You might already know that security is a very “special” area. You also might know that there are plenty of surprises when dealing with unicode. As Mikael Goldman describes in his blog post “Creative usernames and Spotify account hijacking”, Spotify did have a vulnerability just because allowing users to use unicode characters as user names.
In my opinion, allowing user names with unicode was not really a fault – even using the “buggy” version of nodeprep.prepare(str) was not the problem. The problem in this case: using a display string (log on user name) as an identifier in subsequent processing.
So what would have been the alternative approach? I don’t trust strings, so for identifying objects (and users) I like GUIDs much more. They are not guessable and they do not store any other information than being an ID.
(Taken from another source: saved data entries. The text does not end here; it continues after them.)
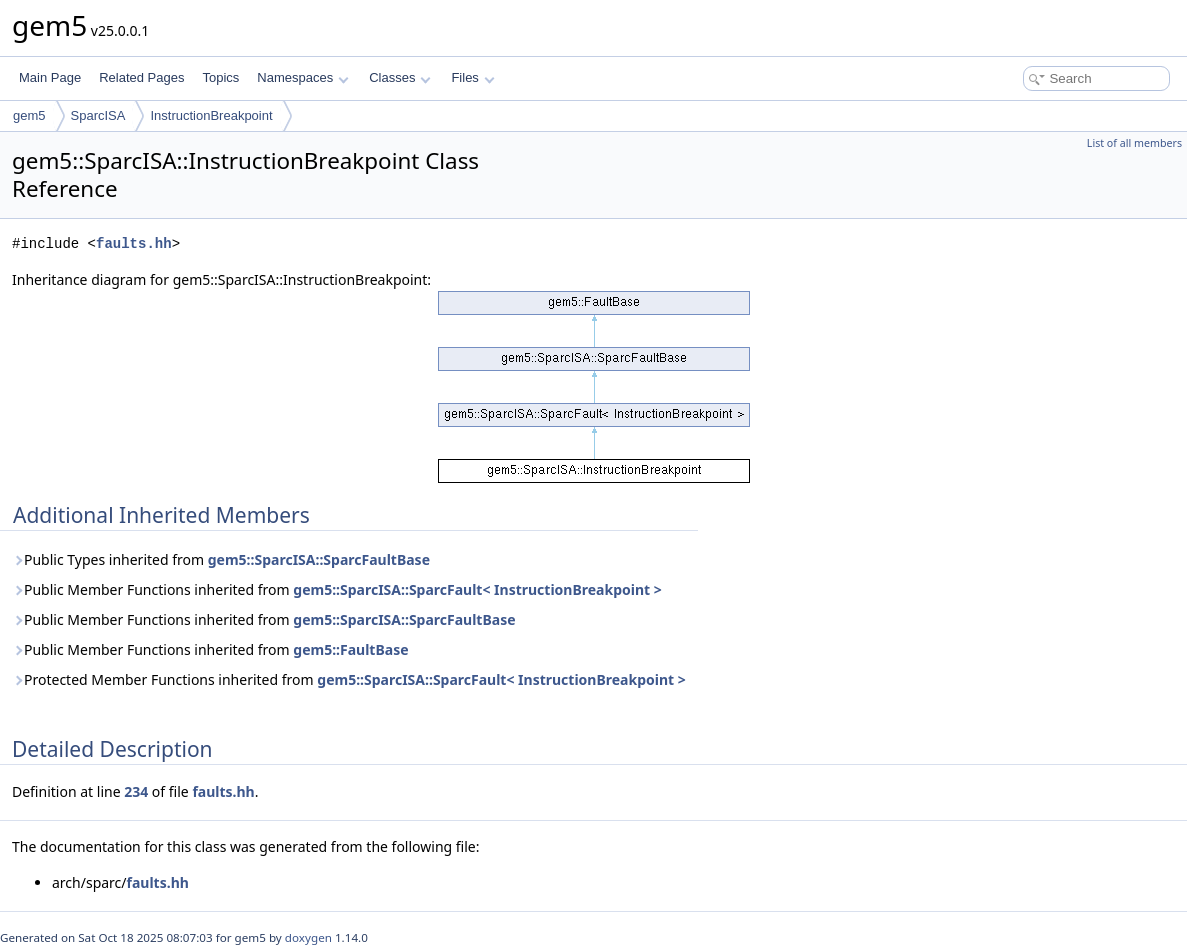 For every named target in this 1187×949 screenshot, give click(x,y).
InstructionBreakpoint (211, 115)
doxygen (308, 937)
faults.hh (134, 243)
How would have that prevented the issue? Well as far as I understand the information Mikael Goldman did share in his blog post, the problem was that the user requests a password reset for the user “ᴮᴵᴳᴮᴵᴿᴰ”. This name has been canonicalized to “BIGBIRD” to lookup the email address and the canonicalized user name “BIGBIRD” has then be used for the update of the password – in that process another canonicalization took place, resulting in the user name “bigbird”, which is a different user.
Lets assume we use the canonicalized user name just for authentication and then only use the users ID (and assume that is a GUID). In that case the update would have been done using the GUID for “ᴮᴵᴳᴮᴵᴿᴰ”, since the password reset request would include that GUID instead of the user name itself. Also the update statement for updating the user database would update the password for the GUID of user “ᴮᴵᴳᴮᴵᴿᴰ”.
As you can see by simply NOT using a string as an identifier (a GUID should be parsed and really used as a strong typed GUID if you are using a language that supports strong typing – but even in Python, where no compiler checks will be done for type consistancy, you can ensure that the ID is a valid GUID), you get rid of potential security issues.
As a generic rule: NEVER use “names” as “identifiers”! In case of Authentication you might need to lookup the user by its name, but after that process you should always use the ID of the user for additional processing – not a name.